The use of "White" as a race category would not be acceptable in the official census of many countries because it focuses on color rather than ethnicity. The fact that it is used in the US census is sometimes viewed as a sign of institutionalised color prejudice in the United States.
In cases where individuals do not self-identify, the United States Census parameters for race gives each national origin a racial value. This groups Middle Eastern Americans and North African American together with European Americans as White Americans. The U.S. Census assumes that all unidentified Israeli Americans are white. By responding Israel in the U.S. Census, a person will be categorized as white, even though not all Israelis are of European descent (Ashkenazi or Sephardi). They may be Jews of Ethiopian (Beta Israel), Middle Eastern (Mizrahi) or Yemenite (Teimani or Indian descent), or may instead be Israeli Arabs or Druze (who may or may not identify themselves as Arabs).
Genetic Studies
A recent American study indicates that self-described race is a near-perfect indicator of an individual's genetic profile. Using 326 genetic markers, Tang et al. (2005) identified four genetic clusters among 3,636 individuals sampled from 15 locations in the United States. They were able to correctly assign individuals to groups that correspond with their self-described race (white, African American,East Asian or Hispanic) for all but five individuals (an error rate of 0.14%). They concluded that ancient ancestry, which correlates tightly with self-described race and not current residence, is the major determinant of genetic structure in the U.S. population..
The study states that Hispanics generally represent a mixture of European, Native American and African ancestry.

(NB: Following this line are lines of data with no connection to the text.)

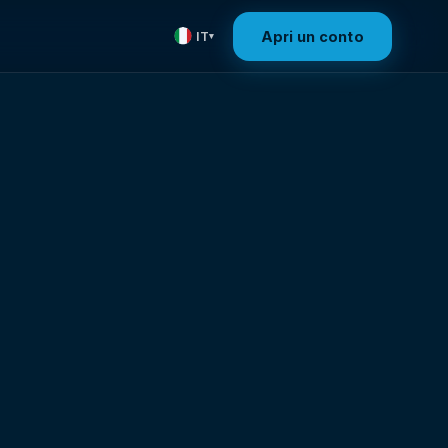
Apri un conto
IT
▾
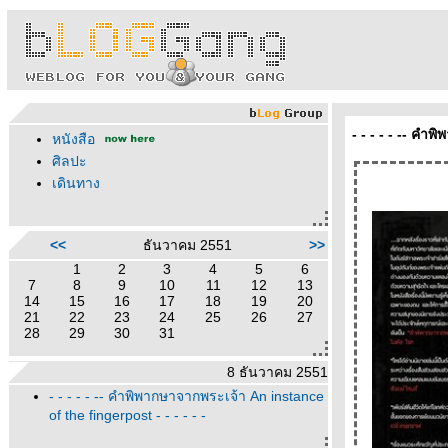
- - - - - -- คำ
หนังสือ
ศิลปะ
เดินทาง
<<
ธันวาคม 2551
>>
1
2
3
4
5
6
7
8
9
10
11
12
13
14
15
16
17
18
19
20
21
22
23
24
25
26
27
28
29
30
31
8 ธันวาคม 2551
- - - - - -- คำพิพากษาจากพระเจ้า An instance
of the fingerpost - - - - - -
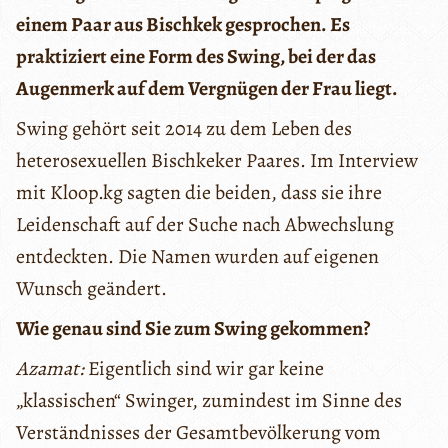
einem Paar aus Bischkek gesprochen. Es
praktiziert eine Form des Swing, bei der das
Augenmerk auf dem Vergnügen der Frau liegt.
Swing gehört seit 2014 zu dem Leben des
heterosexuellen Bischkeker Paares. Im Interview
mit Kloop.kg sagten die beiden, dass sie ihre
Leidenschaft auf der Suche nach Abwechslung
entdeckten. Die Namen wurden auf eigenen
Wunsch geändert.
Wie genau sind Sie zum Swing gekommen?
Azamat:
Eigentlich sind wir gar keine
„klassischen“ Swinger, zumindest im Sinne des
Verständnisses der Gesamtbevölkerung vom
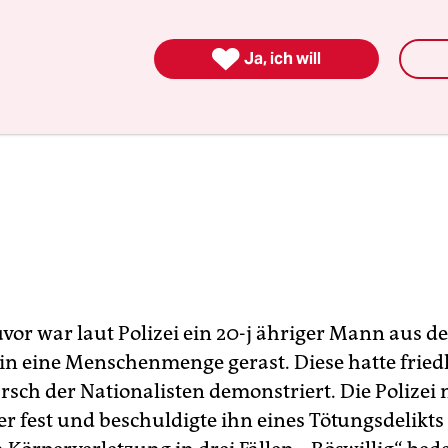

Ja, ich will
vor war laut Polizei ein 20-j ähriger Mann aus d
 in eine Menschenmenge gerast. Diese hatte fried
sch der Nationalisten demonstriert. Die Polize
r fest und beschuldigte ihn eines Tötungsdelikts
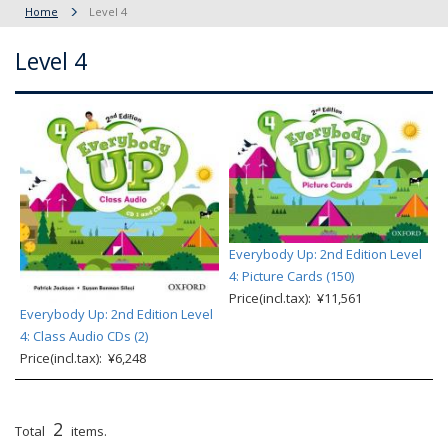
Home
Level 4
Level 4
Everybody Up: 2nd Edition Level
4: Picture Cards (150)
Price(incl.tax): ¥11,561
Everybody Up: 2nd Edition Level
4: Class Audio CDs (2)
Price(incl.tax): ¥6,248
2
Total
items.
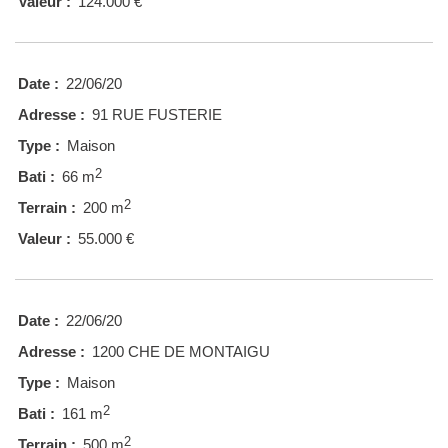
Valeur :
124.000 €
Date :
22/06/20
Adresse :
91 RUE FUSTERIE
Type :
Maison
2
Bati :
66 m
2
Terrain :
200 m
Valeur :
55.000 €
Date :
22/06/20
Adresse :
1200 CHE DE MONTAIGU
Type :
Maison
2
Bati :
161 m
2
Terrain :
500 m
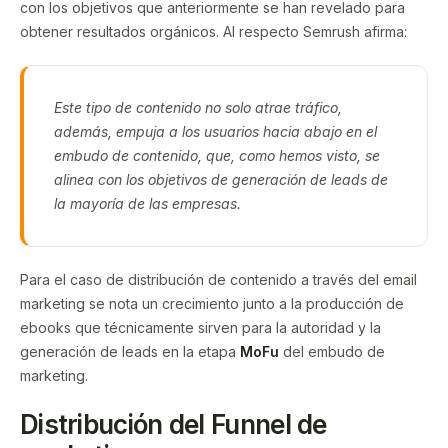
con los objetivos que anteriormente se han revelado para
obtener resultados orgánicos. Al respecto Semrush afirma:
Este tipo de contenido no solo atrae tráfico,
además, empuja a los usuarios hacia abajo en el
embudo de contenido, que, como hemos visto, se
alinea con los objetivos de generación de leads de
la mayoría de las empresas.
Para el caso de distribución de contenido a través del email
marketing se nota un crecimiento junto a la producción de
ebooks que técnicamente sirven para la autoridad y la
generación de leads en la etapa
MoFu
del embudo de
marketing.
Distribución del Funnel de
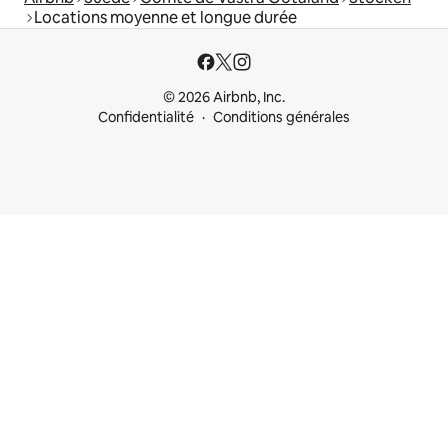
Locations moyenne et longue durée
© 2026 Airbnb, Inc.
Confidentialité
Conditions générales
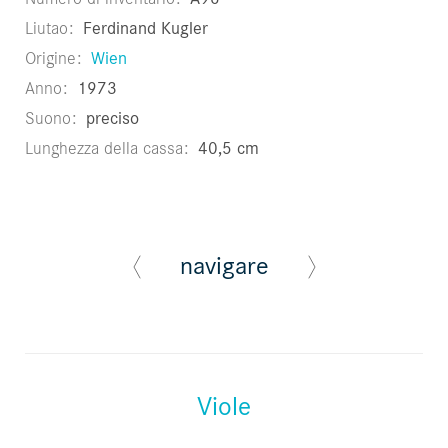
Liutao
Ferdinand Kugler
Origine
Wien
Anno
1973
Suono
preciso
Lunghezza della cassa
40,5 cm
navigare
Viole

The sample used was of a single location in Texas, and was composed of Mexican Americans. As to African Americans, it stated that this group has an estimated white admixture of 10% to 20%, while many whites also have some degree of non-White admixture. The report stated "In a survey of college students who self-identified as “white” in a northeastern U.S. university, ∼30% were estimated to have less than 90% European ancestry."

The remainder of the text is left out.